El magistrado, que se sentía aún más cansado y desaliñado en un entorno tan lujoso, se rehizo y, acercándose, se arrodilló en un cojín, situado tan cerca de la piscina que resultaba peligroso, y se inclinó hasta tocar con la frente las baldosas húmedas del suelo. Esperaba que la reina-faraón se apresurara a ordenarle que se levantase, pero ella no lo hizo, así que permaneció con un suspiro en la misma posición.

—Mi corazón está alegre —entonó, siguiendo el rito oficial— y mi alma se deleita a la luz de tu rostro, oh divina.

Oyó unos pasos y vislumbró ante él los pies de Hatasu enfundados en sus sandalias: tenía las uñas pintadas de verde oscuro y anillos de oro en los dedos.

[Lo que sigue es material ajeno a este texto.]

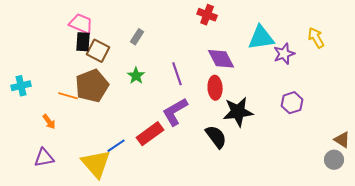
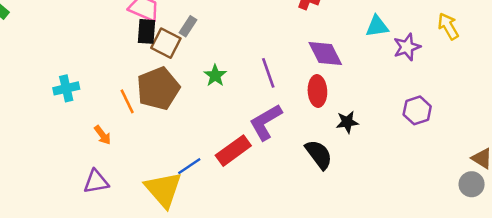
gray rectangle: (137, 37) -> (188, 26), moved
cyan triangle: (261, 38) -> (377, 26), size x0.7
orange line: (68, 96) -> (127, 101), turned 48
black star: (238, 112) -> (347, 122), size x0.6

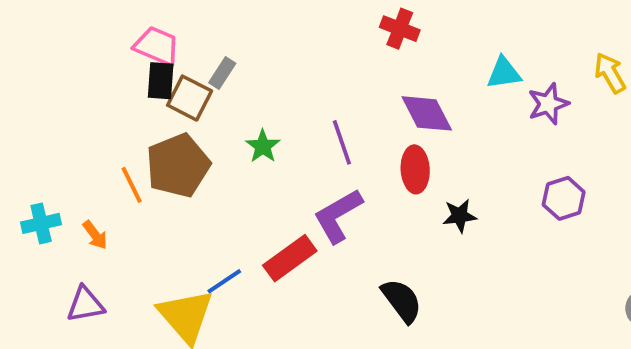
cyan cross: (66, 88) -> (41, 223), moved
black semicircle: (319, 154) -> (402, 301), moved

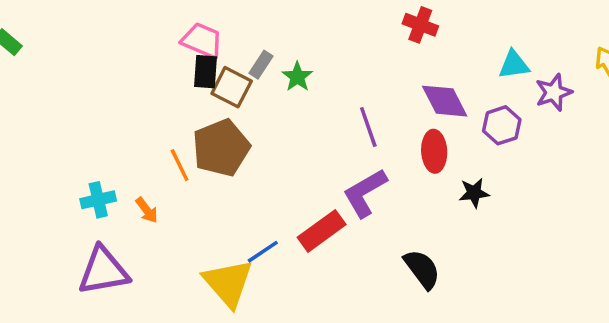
green star: (263, 146) -> (297, 77), moved
purple hexagon: (564, 198) -> (502, 125), moved
purple triangle: (85, 304) -> (103, 271), moved, size x1.5

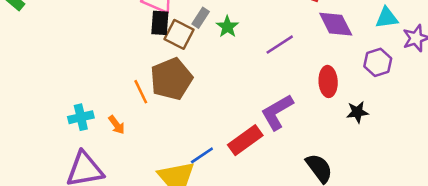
purple diamond: (445, 101) -> (336, 24), moved
purple line: (368, 127) -> (280, 45), moved, turned 76

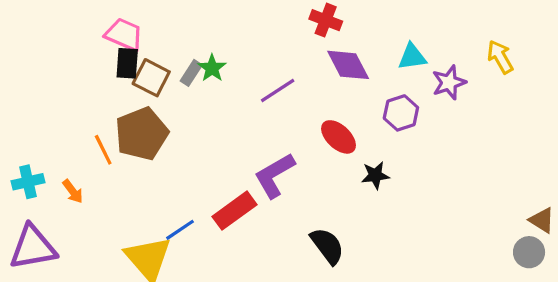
gray rectangle: (201, 18) -> (191, 73), moved
red ellipse: (328, 81) -> (339, 137), turned -44

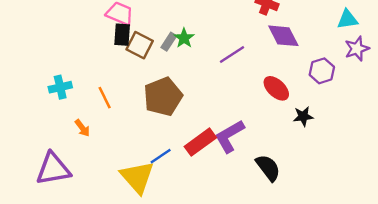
cyan triangle: (412, 57) -> (348, 19), moved
brown pentagon: (142, 134) -> (163, 97), moved
purple L-shape: (274, 175) -> (230, 136), moved
cyan cross: (28, 182) -> (60, 87), moved

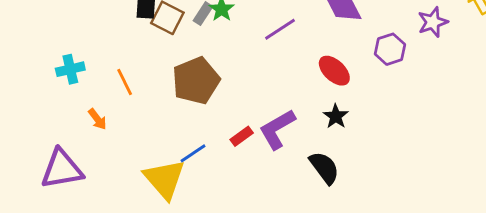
black star: (303, 116) -> (336, 116), moved, turned -30
red rectangle: (200, 142) -> (242, 136), size x0.6

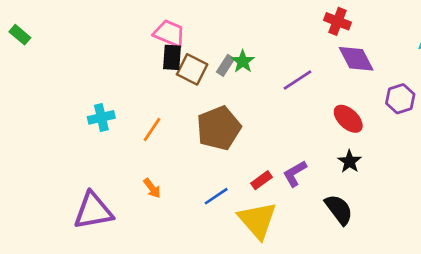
orange line: (125, 82) -> (152, 129), turned 60
orange arrow: (97, 119) -> (152, 188), moved
purple L-shape: (277, 129) -> (295, 173), size x0.7
yellow triangle: (164, 179) -> (257, 220), moved

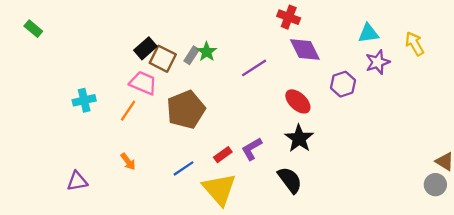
pink trapezoid: (169, 33) -> (143, 83), moved
green rectangle: (20, 35) -> (33, 29), moved
black rectangle: (172, 57) -> (145, 48), turned 45
black star: (350, 161) -> (299, 138), size x1.4
purple triangle: (93, 211) -> (77, 181), size x0.6

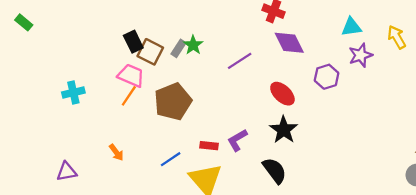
black rectangle: (145, 48) -> (133, 42), turned -75
orange line: (128, 111) -> (129, 96), moved
red rectangle: (223, 155) -> (209, 146), turned 42

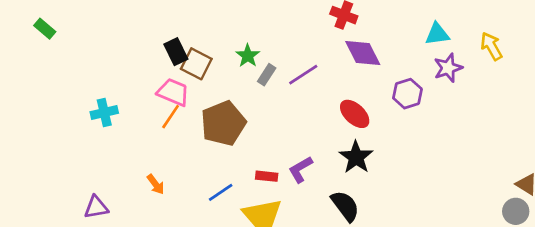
gray rectangle: (178, 48) -> (267, 75), moved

—Soy tu faraón —le recordó Hatasu con voz cavernosa—. ¡Besa mis pies, Amerotke!

Él obedeció.

—Puedes incorporarte.

El magistrado quedó de hinojos y miró hacia arriba. El rostro de la reina-faraón se había ocultado tras una máscara de oro y plata: los ojos que lo miraban tras las aberturas brillaban de enojo.

—Das por supuestas muchas cosas, mi señor.

—No doy nada por supuesto —repuso él.

Senenmut respiró hondo y espiró el aire con un lento silbido. Hatasu dejó caer la mano a su lado, lo que hizo que el magistrado se preguntase si no iría a abofetearlo; sin embargo, sus dedos subieron hasta la mejilla del visir para acariciarla. Entonces se quitó la máscara para agacharse cerca de él. «En verdad que eres hermosa», pensó Amerotke al observar sus ojos brillantes, la piel color cobre claro, el rostro de contornos perfectos, el sensual labio inferior… Su perfume liviano parecía nadar a su alrededor. Ella dejó que se abriese su túnica y el juez pudo ver un pezón pintado de verde con matices dorados. Ella siguió su mirada y esbozó una sonrisa.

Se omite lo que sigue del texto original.